Goulding Re: Political Art (Was Re: David Lynch)

Carrol Cox cbcox at ilstu.edu
Sat Mar 2 12:34:40 PST 2002


Justin Schwartz wrote:
>
> I'm reminded of the fourteeners in
> >Goulding's translation of the _Metamorphoses_ (which Pound called the
> >most beautiful book in English). They take time to get used to.
>
> Is that the translation you'drecommend? Is it still in print?
>

I haven't reread it in a long time, but my memory is that it started out seeming almost grotesque and then grew on one. One reason the fourteener as a form didn't last is that the line tends to break into the ballad scheme of alternating four and three beat lines. So the reader has to cooperate in preventing it from jingling. I have it in a limited edition published by Southern Illinois Univ. Press under the title of _Shakespeare's Ovid_, and if it is still in print it would probably be under that title. Goulding was a Puritan, and again if my vague memory is accurate, you can find that in his translation but it doesn't overbear it. Here it is on the fate of Chiron's daugher, Ocyroe:

. . . .This same fayre yong Nymph could not contented be To learn the craft of Surgerie as perfect as her Sire, But that to learne the secret doomes of Fate she must aspire. .......................................................... A sore deepe sigh, and downe hir cheekes the teares did trickle wet. Mine owne misfortune (quoth she) now hath overtake me sure. I cannot utter any more, for wordes waxe out of ure. My cunning was not worth so muche as that it should procure The wrath of God. I feele by proufe far better had it beene: If that the chaunce of things to come I never had foreseene.

(II, 801-03; 821-26) That line break to "The wrath of God" and a full stop is pretty effective.

I've read Ovid mostly in Rolfe Humphries translation, and taught it years ago in Horace Gregory's translation. I never came close to knowing enough Latin to judge any of them as translations. Pound certainly disliked a lot of good things, but the things he liked were almost always good it seemed to me.

And the thread on Bhaskar started me browsing in the Cantos again, and the following lines from Canto VII must be among the most wonderful compliments ever paid by one writer to another (they refer to Henry James):

And the great domed head, _con gli occhi onesti e tardi_ Moves before me, phantom with weighted motion, _Grave incessu_, drinking the tone of things, And the old voice lifts itself

weaving an endless sentence. ***

Henry James, first as Sordello in Purgatory, then as Penelope putting off the suitors! And I guess he is Virgil also ("Moves before me").

I ramble.

Incidentally -- there's nothing wrong with being a formalist or an aesthete, unless one is nothing but a formalist and an aesthete. Who condemns city parks or decent carpet design?

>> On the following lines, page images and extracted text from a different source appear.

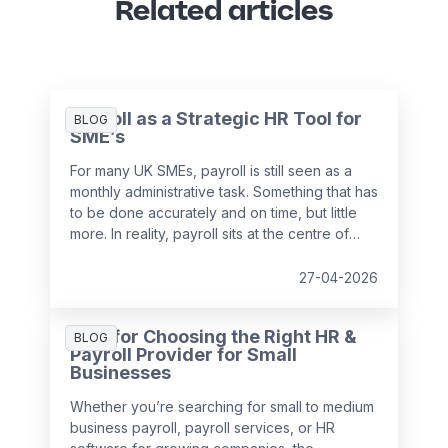
Related articles
Payroll as a Strategic HR Tool for
BLOG
SME’s
For many UK SMEs, payroll is still seen as a
monthly administrative task. Something that has
to be done accurately and on time, but little
more. In reality, payroll sits at the centre of
your people data and when it is managed
well, it becomes a powerful strategic tool that
27-04-2026
supports growth, compliance and better
decision making.
Tips for Choosing the Right HR &
BLOG
Payroll Provider for Small
Businesses
Whether you’re searching for small to medium
business payroll, payroll services, or HR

And on art (skill, craft), I spent quite a bit of time re-formatting those posts from Bhaskar I forwarded, to make reading of them reasonbly pleasant, without all sorts of broken lines and endless walls of pointed brackets. Back in the '60s and '70s with only crude technology (IBM Selectric and a rebuilt mimeo machine) we still tried to make our leaflets as decent looking as possible. A little more attention to formalities and aesthetics in that sense on e-mail would seem to me to be good politics. If something is worth posting to the list it out to be worth giving reasonable care to its physical appearance. (I'm _not_ thinking of your typos but of the text people send with quote within quote and broken lines, etc etc. with not atttempt to clean the text up to make it readable.)